What is being asked:
As you look over the data below, please find each line where the word "click" appears, then copy it.

--- --- ---

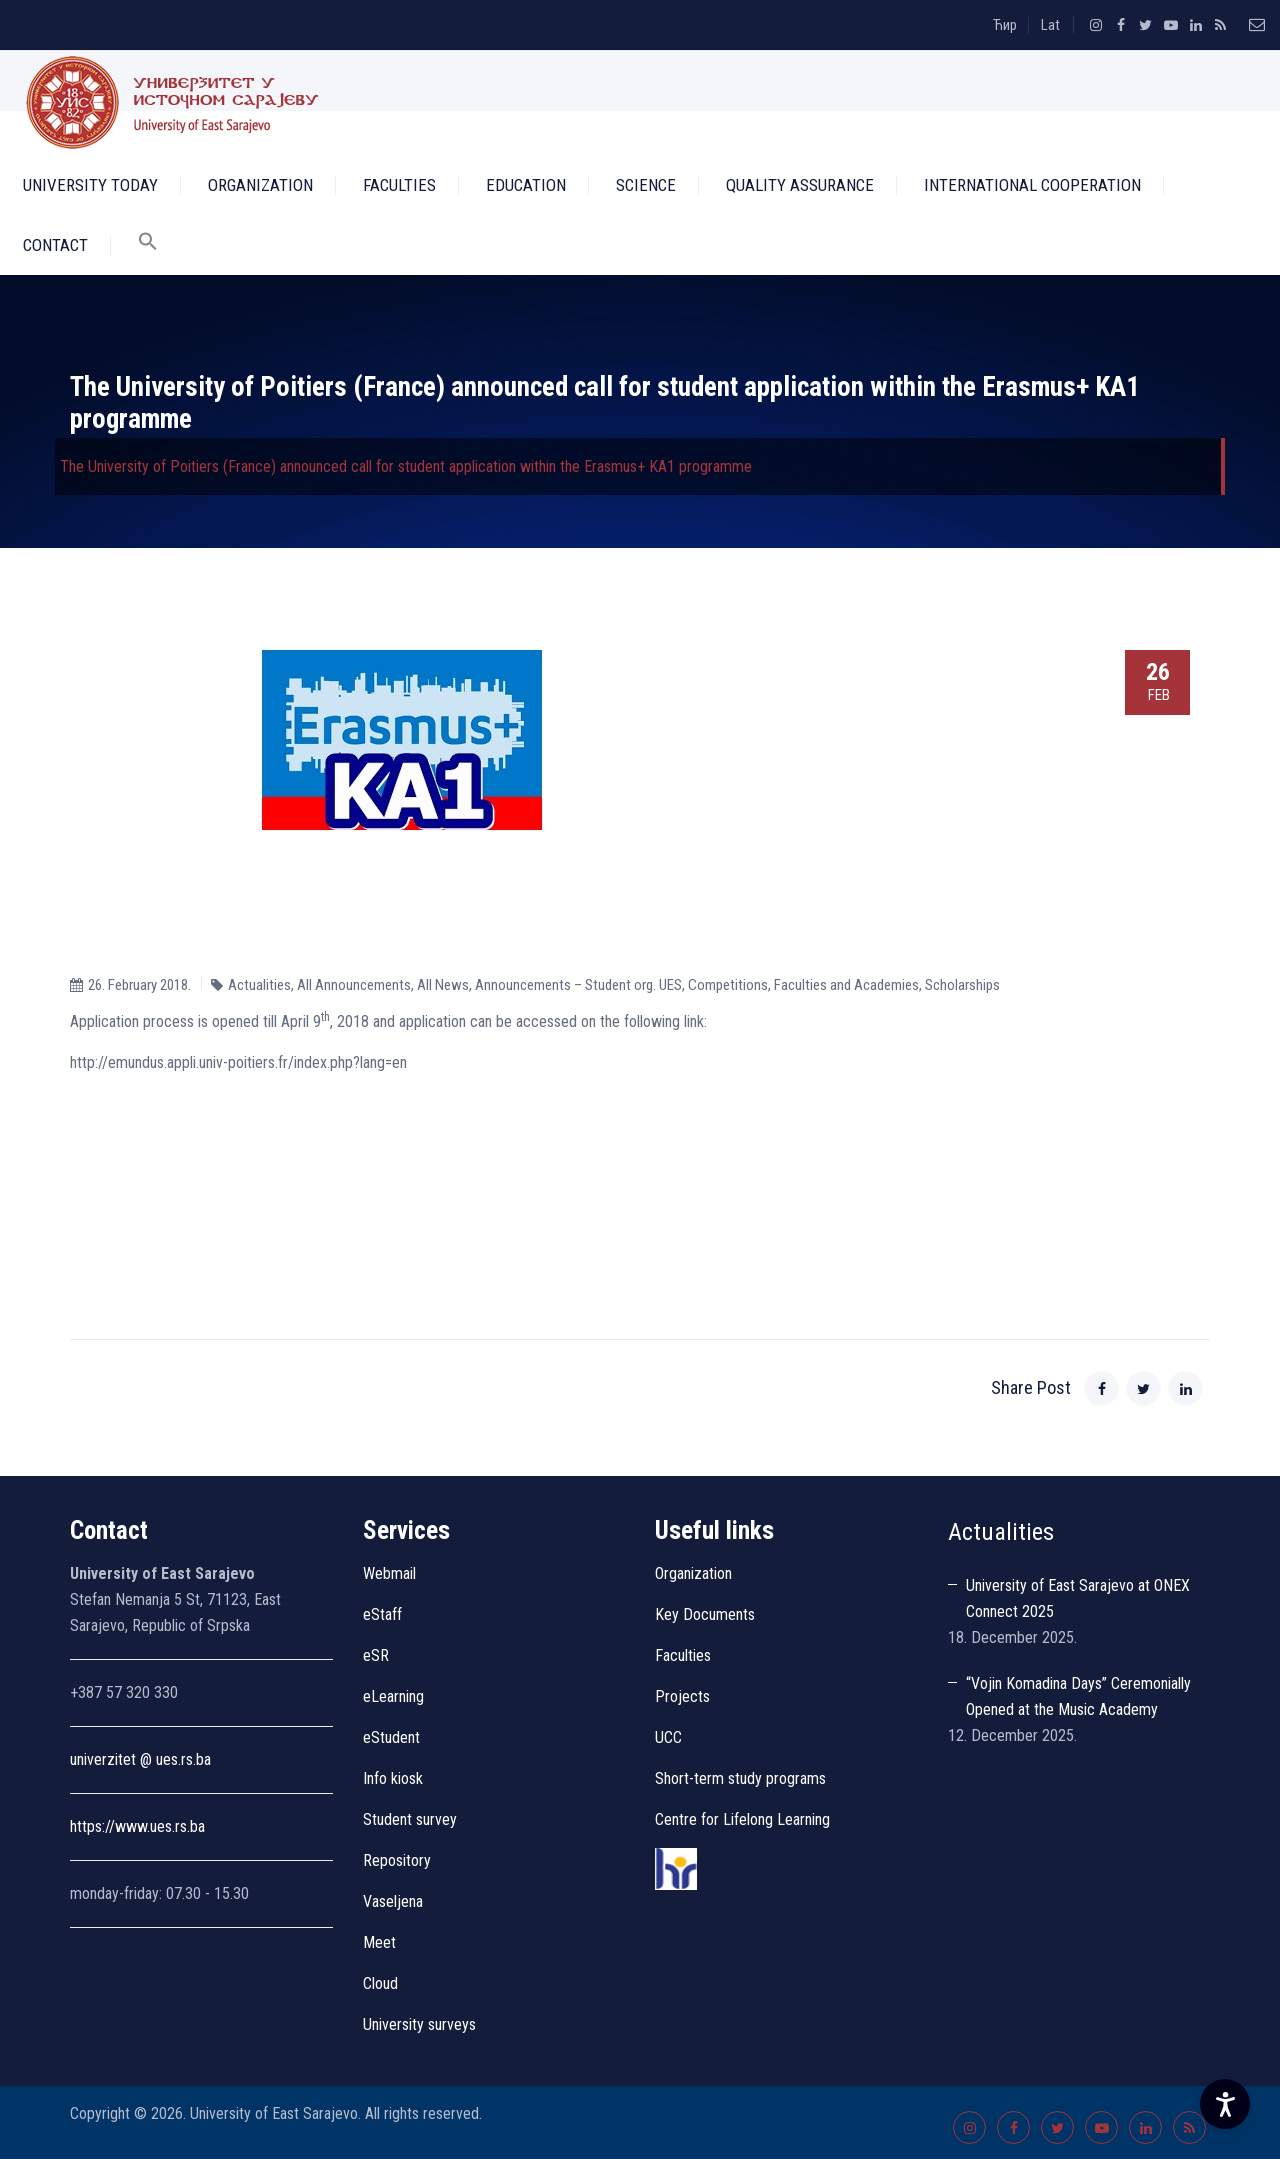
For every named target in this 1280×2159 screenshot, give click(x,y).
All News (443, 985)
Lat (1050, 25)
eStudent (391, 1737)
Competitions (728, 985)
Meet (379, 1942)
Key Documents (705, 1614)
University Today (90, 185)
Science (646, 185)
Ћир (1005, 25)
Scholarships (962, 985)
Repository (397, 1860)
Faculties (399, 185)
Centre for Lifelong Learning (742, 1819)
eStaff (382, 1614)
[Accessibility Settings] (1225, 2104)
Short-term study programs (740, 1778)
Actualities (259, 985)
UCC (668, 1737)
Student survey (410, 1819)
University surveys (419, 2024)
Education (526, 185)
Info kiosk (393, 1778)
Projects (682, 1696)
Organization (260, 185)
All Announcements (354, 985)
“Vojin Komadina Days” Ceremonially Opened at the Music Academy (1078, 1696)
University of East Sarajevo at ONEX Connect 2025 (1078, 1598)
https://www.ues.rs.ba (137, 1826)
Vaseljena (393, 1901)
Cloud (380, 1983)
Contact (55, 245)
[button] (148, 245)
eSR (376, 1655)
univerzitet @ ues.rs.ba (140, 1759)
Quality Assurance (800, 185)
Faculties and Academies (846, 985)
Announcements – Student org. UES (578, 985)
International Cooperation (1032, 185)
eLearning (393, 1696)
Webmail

--- --- ---

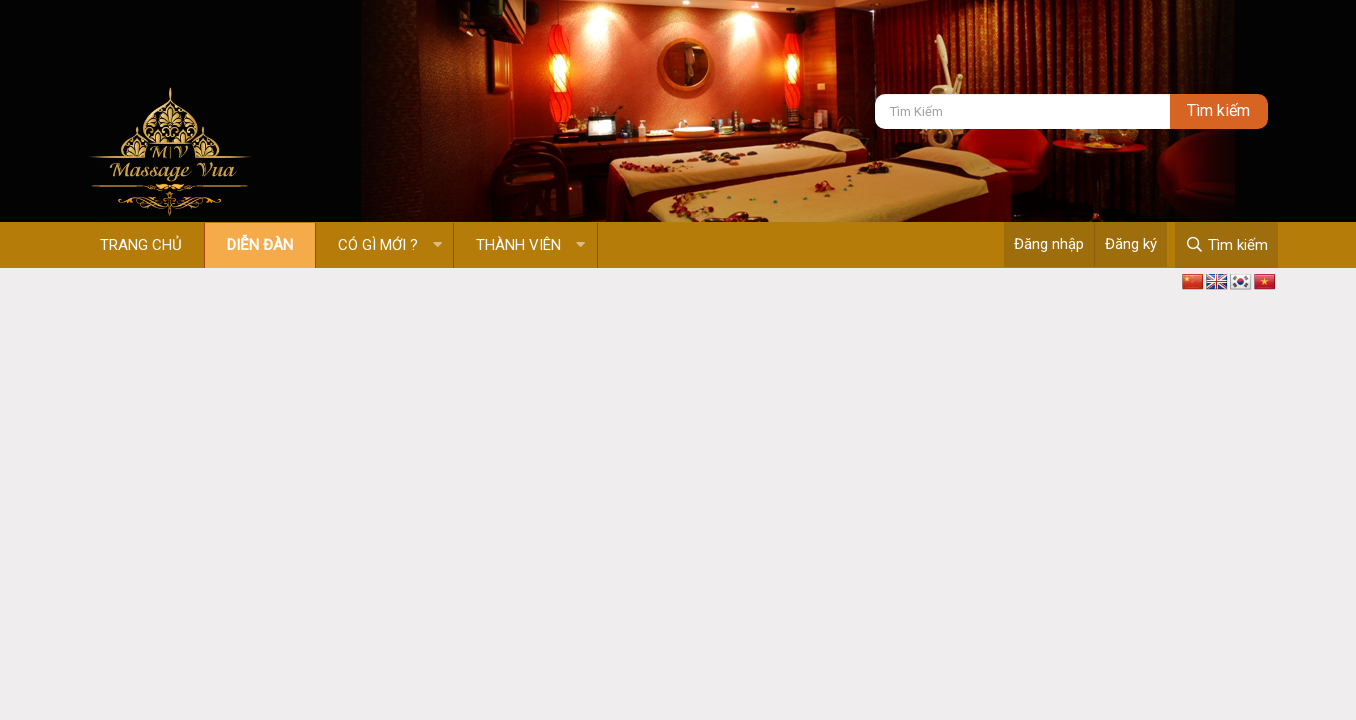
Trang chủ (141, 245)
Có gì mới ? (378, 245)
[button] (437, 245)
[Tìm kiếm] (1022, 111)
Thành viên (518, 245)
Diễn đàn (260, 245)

--- --- ---

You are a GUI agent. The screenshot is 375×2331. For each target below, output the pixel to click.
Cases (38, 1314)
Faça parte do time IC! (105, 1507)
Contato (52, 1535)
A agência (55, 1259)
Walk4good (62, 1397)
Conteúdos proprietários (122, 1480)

--- --- ---

Exercise solution:
For every named target in this 1280×2159 screenshot, give click(x,y).
You are a GUI agent. The screenshot is 375×2331. For each target below, output the pixel to click.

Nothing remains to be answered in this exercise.